Carlão e os amigos estão de volta! A história dos Da Weasel, os dois irmãos, filhos de "retornados", que venceram estigmas e mudaram a face da música
Quebraram com a tradição rock da Margem Sul do Tejo e deram uma nova "voz" a Almada no início dos anos 90. Surgiram da mente criativa de João e Carlos Nobre com a ideia de serem incómodos na militância contra preconceitos e injustiças sociais. Terminaram em 2010, mas estão agora de volta, com "mais força" dizem... mas também “com mais barriga”.Quando se lembra que o dia 9 de Julho está perto (é este sábado!) e que o palco do Nos Alive já está esgotado há muito tempo, Carlos Nobre é tomado pelo nervosismo: "Epá nem me digam isso, que só aumenta ainda mais a pressão", desabafa à The Mag o músico que se, em 2010 - depois do fim dos Da Weasel - adoptou o nome de Carlão, agora vai voltar a ser Pacman, pelo menos por mais uma noite. Numa recente entrevista, já o seu irmão João Nobre (Jay-Jay) admitia a ansiedade: "Estamos em pânico!".
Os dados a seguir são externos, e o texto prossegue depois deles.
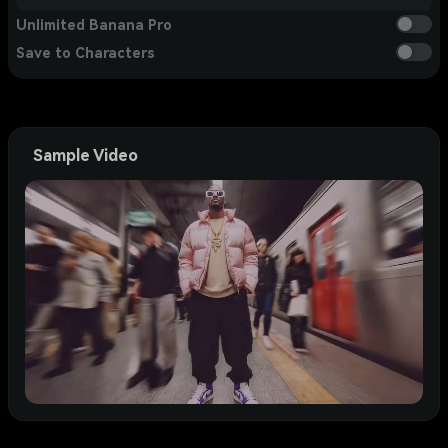
Unlimited Banana Pro
Save to Characters
Sample Video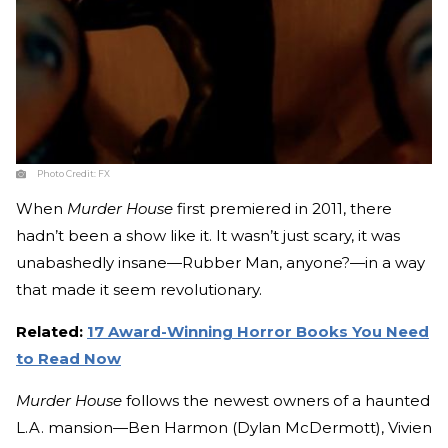
Photo Credit:
FX
When
Murder House
first premiered in 2011, there
hadn’t been a show like it. It wasn’t just scary, it was
unabashedly insane—Rubber Man, anyone?—in a way
that made it seem revolutionary.
Related:
17 Award-Winning Horror Books You Need
to Read Now
Murder House
follows the newest owners of a haunted
L.A. mansion—Ben Harmon (Dylan McDermott), Vivien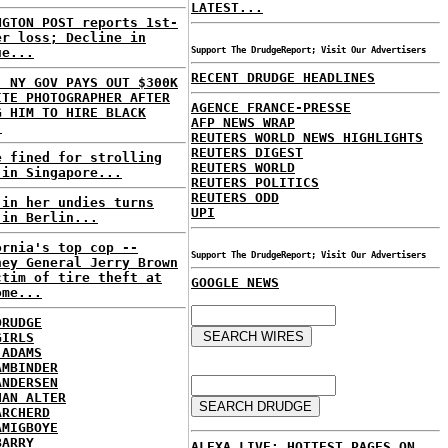
LATEST...
NGTON POST reports 1st-
er loss; Decline in
ue...
Support The DrudgeReport; Visit Our Advertisers
RECENT DRUDGE HEADLINES
: NY GOV PAYS OUT $300K
ITE PHOTOGRAPHER AFTER
AGENCE FRANCE-PRESSE
G HIM TO HIRE BLACK
AFP NEWS WRAP
.
REUTERS WORLD NEWS HIGHLIGHTS
REUTERS DIGEST
e fined for strolling
REUTERS WORLD
 in Singapore...
REUTERS POLITICS
REUTERS ODD
 in her undies turns
UPI
 in Berlin...
ornia's top cop --
Support The DrudgeReport; Visit Our Advertisers
ney General Jerry Brown
ctim of tire theft at
GOOGLE NEWS
ome...
DRUDGE
GIRLS
 ADAMS
AMBINDER
ANDERSEN
HAN ALTER
ARCHERD
AMIGBOYE
BARRY
ALEXA LIVE: HOTTEST PAGES ON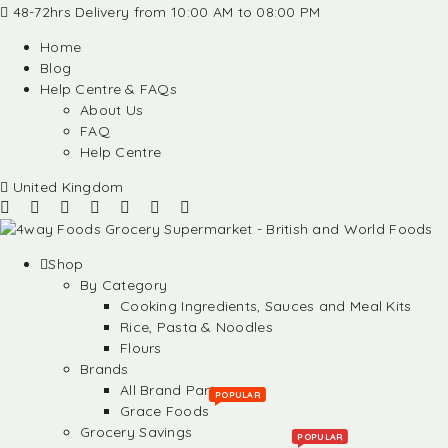
48-72hrs Delivery from 10:00 AM to 08:00 PM
Home
Blog
Help Centre & FAQs
About Us
FAQ
Help Centre
United Kingdom
Shop
By Category
Cooking Ingredients, Sauces and Meal Kits
Rice, Pasta & Noodles
Flours
Brands
All Brand Partners
POPULAR
Grace Foods
Grocery Savings
POPULAR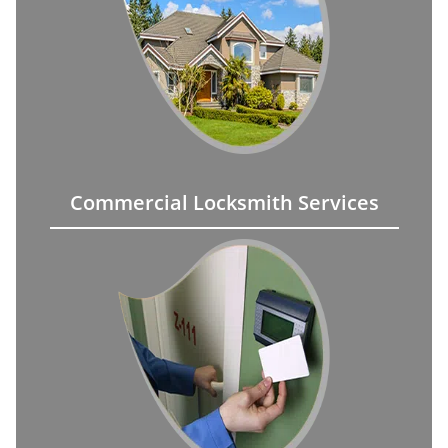
Commercial Locksmith Services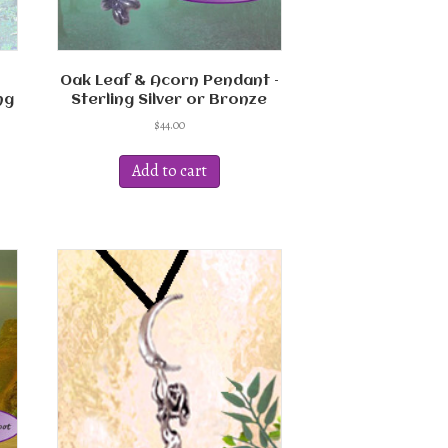
Oak Leaf & Acorn Pendant –
ng
Sterling Silver or Bronze
$
44.00
Add to cart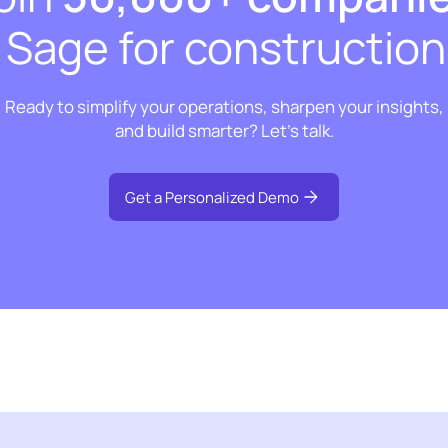
t Sage for construction
Ready to simplify your operations, sharpen your insights,
and build smarter? Let’s talk.
Get a Personalized Demo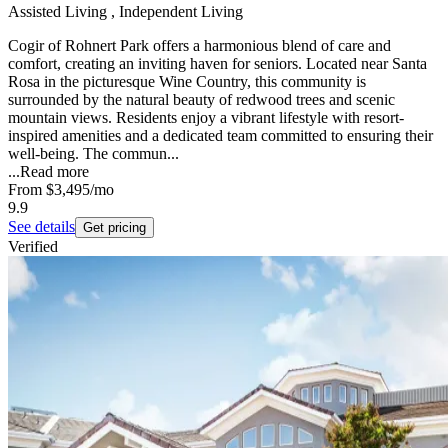
Assisted Living , Independent Living
Cogir of Rohnert Park offers a harmonious blend of care and
comfort, creating an inviting haven for seniors. Located near Santa
Rosa in the picturesque Wine Country, this community is
surrounded by the natural beauty of redwood trees and scenic
mountain views. Residents enjoy a vibrant lifestyle with resort-
inspired amenities and a dedicated team committed to ensuring their
well-being. The commun...
...
Read more
From
$3,495
/mo
9.9
See details
Get pricing
Verified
NOTA: Esta entrevista foi publicada em julho 2022
É já este sábado que a "doninha" volta a reencontrar-se com os fãs, doze anos depois de todos os seus elementos se terem separado e três anos após a pandemia ter adiado o regresso. Os ensaios tinham começado em 2019, na Incrível Almadense, para a edição do Nos Alive de 2020, mas a Covid-19 trocou as voltas ao grupo. O reencontro acontece agora, finalmente este sábado, no Passeio Marítimo de Algés.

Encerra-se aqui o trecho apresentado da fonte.